ガラス製品の焼成時に生じる厄介な「冷たい部分」を解消する方法
形状が奇妙なガラスを扱ったことがある人ならわかるでしょう。長い首や太いハンドル、または特殊なテーパー形状の底部などです。標準的な炉を使っても、すべてが順調に思えますが、結局は「冷たい部分」が残ってしまいます。
問題は、空気が動きが遅いということです。対流式の炉では、熱が狭い隙間や曲面にうまく入り込まないのです。その結果、冷たい部分が残り、そこに応力が蓄積されてしまいます。
私たちが採用しているのは、空気に頼らず、短波長のIRランプを使用する方法です。
届きにくい場所も効率的に加熱する
IR放射線は熱風のように漂うことはなく、直線的に移動してガラスに直接当たります。まるで熱を集中させるスポットライトのようです。
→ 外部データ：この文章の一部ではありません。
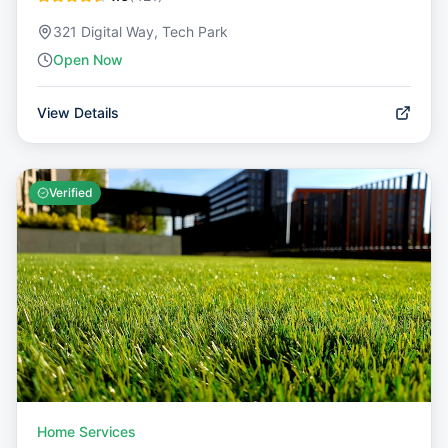
321 Digital Way, Tech Park
Open Now
View Details
Verified
Home Services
これらのランプを複数の角度から配置することで、ガラスの内部全体に均等にエネルギーを与えることができます。これにより、全体が同時に適切な温度に達し、後でガラスが割れる心配もありません。
使用する機器
私たちは通常、高出力の石英ハロゲン管を使用します。ここでは高いパワー密度が必要です。230Vや400Vの電源を使えば、ほぼ即座に反応します。また、炉が温度に追いつくのを待つことなく、温度を調整することができます。
石英製のケースは、フィラメントが高温になっても燃え尽きないようにするための重要な要素です。また、R7やSK15のコネクタを使用します。なぜかというと、もしランプが故障した場合、簡単に交換できるからです。配線の変更や停止時間、面倒な手続きは不要です。
注意点:過度に使わないこと
ただし、IR放射線は強力なので注意が必要です。熱が直接当たるため、ランプが近すぎたり、長時間点灯し続けたりすると、ガラスが意外と早くsoftening pointに達してしまいます。
これを防ぐために、IRピロメーターや閉ループPIDコントローラーを併用します。これにより、冷たい部分をなくそうとしている最中に、ガラスが誤って軟化点に達するのを防げます。
要するに、重要なのは距離の調整です。適切な距離を保てば、ガラス全体に均一な温度分布が得られます。これだけです。